I haven't been on the site for awhile because it's always the same. I'm going to check now. :grin:

It's quite a coincidence you posted about new colorants. Just yesterday I was sorting through supplies and found a partial sample bag of Blueberry POP. I got very excited to have found it, then felt sad because I couldn't get POPs anymore.

eta: How disappointing. The Shimmer Pop Micas are for eyeshadow. They will morph in soap...so I'm still sad.


----------



## OliveOil2 (Jun 19, 2014)

Hazel, sorry for the false alarm! The yellow and blue pop look like they don't morph, but some of the others will, so they are not the same at all. In my excitement over the new layout, new features, like getting emails returned with a special request, and all of the new types of colors I over reacted.


----------



## Hazel (Jun 19, 2014)

OliveOil2 said:


> Hazel, sorry for the false alarm!



Uh huh...now you say you're sorry. I don't know. I may forgive you...someday. :lolno:

I don't know about the blue. It has magnesium myristate in it so I wouldn't trust it. The clincher is it did state on the site that it would morph in CP but will retain a level of blueness. I think I'll stick with the Conservatorie's Electric Blue. (Thanks to newbie for sharing it with me. Otherwise, I'd never have ordered it. Also, their micas aren't as expensive. :grin: )

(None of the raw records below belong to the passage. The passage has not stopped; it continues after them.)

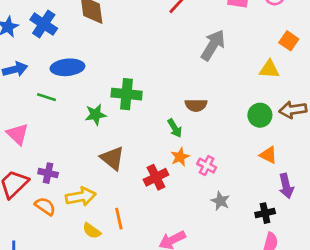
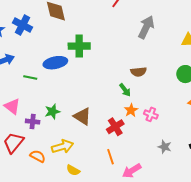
blue ellipse: (67, 67) -> (55, 63), moved
green cross: (127, 94) -> (79, 46), moved
green star: (96, 115) -> (52, 112), moved
purple cross: (48, 173) -> (33, 122), moved
gray star: (220, 201) -> (165, 147), moved
orange line: (119, 219) -> (111, 157), moved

The yellow also has magnesium in it so I'm not sure about it, either.


----------



## OliveOil2 (Jun 19, 2014)

Thanks for the tips on being stable, I agree The Conservatorie has some of the best prices, and I love their mica. I just wish they would restock many of my favorites that have been out of stock for a few months.


----------



## Hazel (Jun 19, 2014)

Yes, I've noticed several out of stock. I'm glad I bought 100 g of Electric Blue awhile back. It will last for a long time.


----------



## heartsong (Jun 19, 2014)

here's a link to high ph micas...they have many other colors, but here's a sampler for $13...just a thought. 
sampler: http://www.nurturesoapsupplies.com/vibrance-mica-set/

all the colors: http://www.nurturesoapsupplies.com/soap-colorants/

I believe these are the rainbow micas that bitter creek north quit carrying. HTH!


----------



## Hazel (Jun 19, 2014)

I've got some Nurture Soap micas. I don't remember which yellow it was but one morphed and turned orange. Also, I wouldn't have bought them if I'd know these were the same as BCN's Rainbow micas. I've used those micas before and the pink fades completely. There is also another color which morphs but I don't remember which color I used.


----------



## Hazel (Jun 19, 2014)

Oops! I'm sorry. I should have double checked before posting. I was just looking at my colorant notes and it wasn't magnesium listed as morphing or fading.  It was --> Manganese

However, I still think the blue will alter since it was mentioned on the site.


----------



## heartsong (Jun 23, 2014)

Just an FYI...saw these new Soapberry colors for CP soap...reminds me of the POP collection...anyone try these yet?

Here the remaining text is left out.